**TASK DESCRIPTION**
Print out the data below in full and exactly, skipping the pictures.

**RECORDS TO USE**
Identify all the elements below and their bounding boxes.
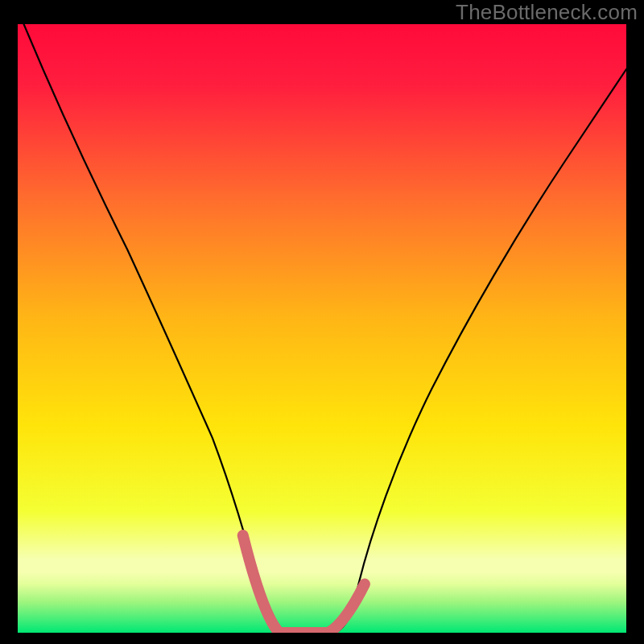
gradient-background xyxy=(18,24,626,633)
watermark-text: TheBottleneck.com xyxy=(456,0,638,25)
bottleneck-plot xyxy=(18,24,626,633)
chart-frame: TheBottleneck.com xyxy=(0,0,644,644)
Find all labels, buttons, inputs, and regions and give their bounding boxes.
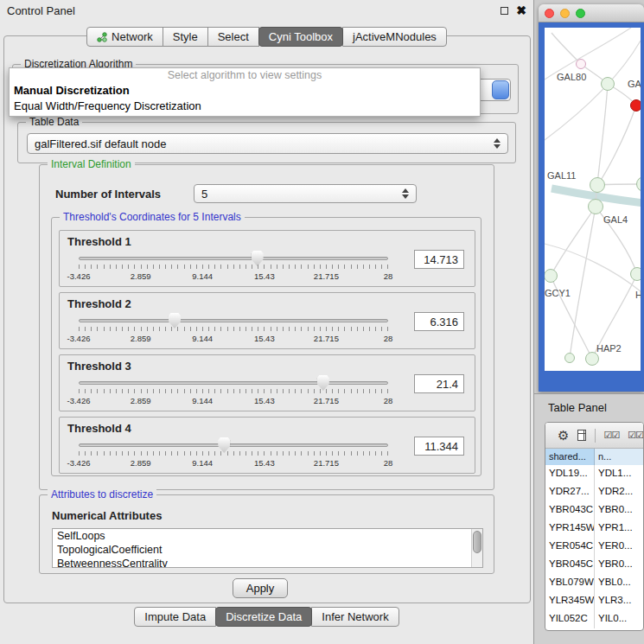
zoom-traffic-light-icon[interactable] — [576, 9, 585, 18]
tab-label: Style — [173, 30, 198, 43]
network-window-titlebar — [539, 4, 644, 22]
tab-label: Cyni Toolbox — [269, 30, 333, 43]
network-canvas[interactable]: GAL80GAGAL11GAL4GCY1HHAP2 — [545, 28, 641, 371]
table-row[interactable]: YPR145WYPR1... — [545, 520, 643, 538]
threshold-value-field[interactable]: 6.316 — [414, 312, 464, 331]
list-item[interactable]: BetweennessCentrality — [53, 557, 482, 568]
table-row[interactable]: YBR045CYBR0... — [545, 556, 643, 574]
table-row[interactable]: YBL079WYBL0... — [545, 574, 643, 592]
table-cell[interactable]: YDR2... — [595, 483, 643, 501]
table-cell[interactable]: YBR0... — [595, 501, 643, 520]
algorithm-dropdown-popup: Select algorithm to view settings Manual… — [9, 67, 481, 117]
table-cell[interactable]: YPR145W — [545, 520, 595, 538]
table-cell[interactable]: YDL1... — [595, 465, 643, 483]
slider-track[interactable] — [79, 381, 388, 385]
network-node[interactable] — [588, 199, 603, 214]
attributes-to-discretize-group: Attributes to discretize Numerical Attri… — [39, 494, 494, 574]
list-scrollbar[interactable] — [471, 529, 482, 567]
slider-track[interactable] — [79, 257, 388, 260]
table-cell[interactable]: YLR345W — [545, 592, 595, 610]
slider-scale: -3.4262.8599.14415.4321.71528 — [79, 458, 388, 469]
tab-style[interactable]: Style — [163, 27, 208, 47]
list-item[interactable]: TopologicalCoefficient — [53, 543, 482, 557]
minimize-traffic-light-icon[interactable] — [560, 9, 570, 18]
group-title: Attributes to discretize — [48, 488, 156, 501]
threshold-slider[interactable]: -3.4262.8599.14415.4321.71528 — [79, 253, 388, 284]
threshold-label: Threshold 1 — [67, 235, 131, 248]
threshold-panel-1: Threshold 1 -3.4262.8599.14415.4321.7152… — [59, 230, 475, 287]
tab-label: jActiveMNodules — [353, 30, 437, 43]
select-none-checkboxes-icon[interactable]: ☑☑ — [628, 430, 643, 441]
column-header-name[interactable]: n... — [595, 449, 643, 465]
table-cell[interactable]: YBL079W — [545, 574, 595, 592]
table-row[interactable]: YDR27...YDR2... — [545, 483, 643, 501]
table-row[interactable]: YER054CYER0... — [545, 538, 643, 556]
network-node[interactable] — [630, 267, 641, 281]
table-data-combobox[interactable]: galFiltered.sif default node — [27, 133, 508, 154]
network-node-label: GA — [628, 79, 641, 89]
table-cell[interactable]: YPR1... — [595, 520, 643, 538]
network-node[interactable] — [564, 353, 575, 363]
table-cell[interactable]: YBL0... — [595, 574, 643, 592]
threshold-value-field[interactable]: 11.344 — [414, 437, 464, 456]
apply-button[interactable]: Apply — [233, 578, 288, 598]
table-cell[interactable]: YDL19... — [545, 465, 595, 483]
table-cell[interactable]: YER054C — [545, 538, 595, 556]
threshold-slider[interactable]: -3.4262.8599.14415.4321.71528 — [79, 378, 388, 409]
table-row[interactable]: YIL052CYIL0... — [545, 610, 643, 628]
tab-discretize-data[interactable]: Discretize Data — [215, 607, 312, 627]
tab-infer-network[interactable]: Infer Network — [311, 607, 399, 627]
threshold-slider[interactable]: -3.4262.8599.14415.4321.71528 — [79, 440, 388, 471]
dropdown-option-manual[interactable]: Manual Discretization — [10, 83, 480, 99]
table-cell[interactable]: YER0... — [595, 538, 643, 556]
control-panel-titlebar: Control Panel ✖ — [0, 0, 533, 21]
table-cell[interactable]: YBR045C — [545, 556, 595, 574]
table-header-row: shared... n... — [545, 449, 643, 465]
group-title: Table Data — [26, 116, 82, 128]
close-traffic-light-icon[interactable] — [545, 9, 554, 18]
tab-network[interactable]: Network — [86, 27, 163, 47]
column-header-shared[interactable]: shared... — [545, 449, 595, 465]
table-cell[interactable]: YIL0... — [595, 610, 643, 628]
scale-label: 28 — [384, 334, 393, 343]
tab-impute-data[interactable]: Impute Data — [134, 607, 216, 627]
threshold-slider[interactable]: -3.4262.8599.14415.4321.71528 — [79, 316, 388, 347]
combobox-value: 5 — [201, 188, 207, 201]
table-cell[interactable]: YLR3... — [595, 592, 643, 610]
scale-label: -3.426 — [67, 458, 91, 468]
scrollbar-thumb[interactable] — [473, 531, 481, 553]
threshold-value-field[interactable]: 14.713 — [414, 250, 464, 269]
network-node[interactable] — [601, 77, 615, 91]
network-node[interactable] — [630, 99, 641, 112]
list-item[interactable]: SelfLoops — [53, 529, 482, 543]
dropdown-option-equal-width[interactable]: Equal Width/Frequency Discretization — [10, 99, 480, 114]
columns-icon[interactable] — [577, 430, 586, 441]
table-row[interactable]: YBR043CYBR0... — [545, 501, 643, 520]
tab-cyni-toolbox[interactable]: Cyni Toolbox — [258, 27, 343, 47]
table-cell[interactable]: YIL052C — [545, 610, 595, 628]
number-of-intervals-combobox[interactable]: 5 — [194, 184, 417, 203]
table-row[interactable]: YDL19...YDL1... — [545, 465, 643, 483]
slider-track[interactable] — [79, 443, 388, 447]
network-node[interactable] — [585, 352, 599, 366]
table-panel-title: Table Panel — [548, 401, 607, 414]
tab-jactivemnodules[interactable]: jActiveMNodules — [342, 27, 447, 47]
combo-dropdown-button[interactable] — [492, 80, 509, 99]
slider-scale: -3.4262.8599.14415.4321.71528 — [79, 334, 388, 344]
table-row[interactable]: YLR345WYLR3... — [545, 592, 643, 610]
number-of-intervals-label: Number of Intervals — [55, 188, 161, 201]
table-cell[interactable]: YDR27... — [545, 483, 595, 501]
gear-icon[interactable]: ⚙ — [558, 429, 569, 442]
table-cell[interactable]: YBR043C — [545, 501, 595, 520]
slider-track[interactable] — [79, 319, 388, 322]
control-panel-window: Control Panel ✖ Network Style Select Cyn… — [0, 0, 534, 644]
network-node[interactable] — [590, 177, 605, 193]
threshold-value-field[interactable]: 21.4 — [414, 374, 464, 393]
select-all-checkboxes-icon[interactable]: ☑☑ — [604, 430, 620, 441]
tab-label: Network — [112, 30, 153, 43]
table-cell[interactable]: YBR0... — [595, 556, 643, 574]
float-window-icon[interactable] — [501, 7, 508, 15]
network-node[interactable] — [576, 59, 586, 69]
tab-select[interactable]: Select — [207, 27, 259, 47]
close-icon[interactable]: ✖ — [516, 4, 526, 16]
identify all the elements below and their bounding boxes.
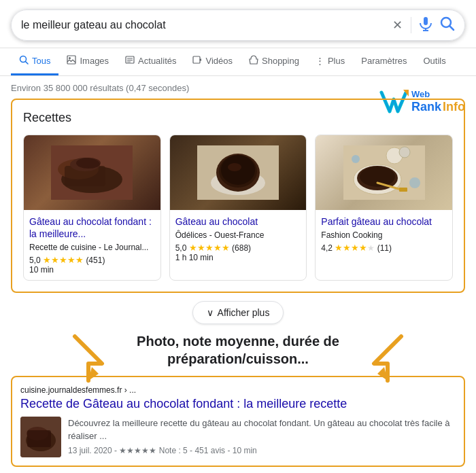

**TASK RESPONSE**
Identify all the elements below and their bounding boxes.
gradient-background xyxy=(18,24,626,633)
watermark-text: TheBottleneck.com xyxy=(456,0,638,25)
bottleneck-plot xyxy=(18,24,626,633)
chart-frame: TheBottleneck.com xyxy=(0,0,644,644)
Find all labels, buttons, inputs, and regions and give their bounding boxes.
zoom-traffic-light-icon[interactable] — [576, 9, 585, 18]
tab-label: Style — [173, 30, 198, 43]
network-window-titlebar — [539, 4, 644, 22]
tab-label: Cyni Toolbox — [269, 30, 333, 43]
network-canvas[interactable]: GAL80GAGAL11GAL4GCY1HHAP2 — [545, 28, 641, 371]
table-row[interactable]: YPR145WYPR1... — [545, 520, 643, 538]
threshold-value-field[interactable]: 6.316 — [414, 312, 464, 331]
list-item[interactable]: BetweennessCentrality — [53, 557, 482, 568]
table-row[interactable]: YBR045CYBR0... — [545, 556, 643, 574]
table-row[interactable]: YBL079WYBL0... — [545, 574, 643, 592]
table-cell[interactable]: YDR2... — [595, 483, 643, 501]
table-cell[interactable]: YBR0... — [595, 501, 643, 520]
algorithm-dropdown-popup: Select algorithm to view settings Manual… — [9, 67, 481, 117]
table-cell[interactable]: YPR145W — [545, 520, 595, 538]
table-cell[interactable]: YDL1... — [595, 465, 643, 483]
slider-track[interactable] — [79, 381, 388, 385]
network-node[interactable] — [588, 199, 603, 214]
attributes-to-discretize-group: Attributes to discretize Numerical Attri… — [39, 494, 494, 574]
list-scrollbar[interactable] — [471, 529, 482, 567]
slider-track[interactable] — [79, 257, 388, 260]
table-cell[interactable]: YLR345W — [545, 592, 595, 610]
slider-scale: -3.4262.8599.14415.4321.71528 — [79, 458, 388, 469]
tab-style[interactable]: Style — [163, 27, 208, 47]
list-item[interactable]: TopologicalCoefficient — [53, 543, 482, 557]
minimize-traffic-light-icon[interactable] — [560, 9, 570, 18]
group-title: Attributes to discretize — [48, 488, 156, 501]
threshold-slider[interactable]: -3.4262.8599.14415.4321.71528 — [79, 253, 388, 284]
threshold-label: Threshold 1 — [67, 235, 131, 248]
threshold-panel-1: Threshold 1 -3.4262.8599.14415.4321.7152… — [59, 230, 475, 287]
tab-label: jActiveMNodules — [353, 30, 437, 43]
select-none-checkboxes-icon[interactable]: ☑☑ — [628, 430, 643, 441]
column-header-name[interactable]: n... — [595, 449, 643, 465]
table-cell[interactable]: YBL079W — [545, 574, 595, 592]
table-row[interactable]: YDR27...YDR2... — [545, 483, 643, 501]
table-row[interactable]: YER054CYER0... — [545, 538, 643, 556]
network-node[interactable] — [630, 267, 641, 281]
table-data-combobox[interactable]: galFiltered.sif default node — [27, 133, 508, 154]
network-node-label: GA — [628, 79, 641, 89]
table-cell[interactable]: YPR1... — [595, 520, 643, 538]
network-node[interactable] — [564, 353, 575, 363]
table-cell[interactable]: YBL0... — [595, 574, 643, 592]
threshold-value-field[interactable]: 11.344 — [414, 437, 464, 456]
apply-button[interactable]: Apply — [233, 578, 288, 598]
table-cell[interactable]: YDL19... — [545, 465, 595, 483]
table-cell[interactable]: YER054C — [545, 538, 595, 556]
threshold-slider[interactable]: -3.4262.8599.14415.4321.71528 — [79, 378, 388, 409]
table-row[interactable]: YIL052CYIL0... — [545, 610, 643, 628]
tab-discretize-data[interactable]: Discretize Data — [215, 607, 312, 627]
tab-infer-network[interactable]: Infer Network — [311, 607, 399, 627]
threshold-slider[interactable]: -3.4262.8599.14415.4321.71528 — [79, 440, 388, 471]
dropdown-option-manual[interactable]: Manual Discretization — [10, 83, 480, 99]
table-cell[interactable]: YER0... — [595, 538, 643, 556]
control-panel-titlebar: Control Panel ✖ — [0, 0, 533, 21]
table-cell[interactable]: YBR045C — [545, 556, 595, 574]
table-header-row: shared... n... — [545, 449, 643, 465]
group-title: Table Data — [26, 116, 82, 128]
close-traffic-light-icon[interactable] — [545, 9, 554, 18]
tab-network[interactable]: Network — [86, 27, 163, 47]
column-header-shared[interactable]: shared... — [545, 449, 595, 465]
table-cell[interactable]: YIL0... — [595, 610, 643, 628]
scale-label: 28 — [384, 334, 393, 343]
tab-impute-data[interactable]: Impute Data — [134, 607, 216, 627]
threshold-slider[interactable]: -3.4262.8599.14415.4321.71528 — [79, 316, 388, 347]
combobox-value: 5 — [201, 188, 207, 201]
table-cell[interactable]: YLR3... — [595, 592, 643, 610]
scale-label: -3.426 — [67, 458, 91, 468]
scrollbar-thumb[interactable] — [473, 531, 481, 553]
threshold-value-field[interactable]: 14.713 — [414, 250, 464, 269]
network-node[interactable] — [601, 77, 615, 91]
network-node[interactable] — [630, 99, 641, 112]
list-item[interactable]: SelfLoops — [53, 529, 482, 543]
dropdown-option-equal-width[interactable]: Equal Width/Frequency Discretization — [10, 99, 480, 114]
columns-icon[interactable] — [577, 430, 586, 441]
table-row[interactable]: YBR043CYBR0... — [545, 501, 643, 520]
tab-cyni-toolbox[interactable]: Cyni Toolbox — [258, 27, 343, 47]
table-cell[interactable]: YIL052C — [545, 610, 595, 628]
number-of-intervals-combobox[interactable]: 5 — [194, 184, 417, 203]
table-row[interactable]: YDL19...YDL1... — [545, 465, 643, 483]
slider-track[interactable] — [79, 443, 388, 447]
network-node[interactable] — [585, 352, 599, 366]
table-panel-title: Table Panel — [548, 401, 607, 414]
tab-jactivemnodules[interactable]: jActiveMNodules — [342, 27, 447, 47]
combo-dropdown-button[interactable] — [492, 80, 509, 99]
slider-scale: -3.4262.8599.14415.4321.71528 — [79, 334, 388, 344]
table-row[interactable]: YLR345WYLR3... — [545, 592, 643, 610]
number-of-intervals-label: Number of Intervals — [55, 188, 161, 201]
table-cell[interactable]: YDR27... — [545, 483, 595, 501]
gear-icon[interactable]: ⚙ — [558, 429, 569, 442]
table-cell[interactable]: YBR043C — [545, 501, 595, 520]
slider-track[interactable] — [79, 319, 388, 322]
control-panel-window: Control Panel ✖ Network Style Select Cyn… — [0, 0, 534, 644]
network-node[interactable] — [590, 177, 605, 193]
threshold-value-field[interactable]: 21.4 — [414, 374, 464, 393]
select-all-checkboxes-icon[interactable]: ☑☑ — [604, 430, 620, 441]
tab-label: Network — [112, 30, 153, 43]
table-cell[interactable]: YBR0... — [595, 556, 643, 574]
float-window-icon[interactable] — [501, 7, 508, 15]
network-node[interactable] — [576, 59, 586, 69]
tab-select[interactable]: Select — [207, 27, 259, 47]
close-icon[interactable]: ✖ — [516, 4, 526, 16]
identify all the elements below and their bounding boxes.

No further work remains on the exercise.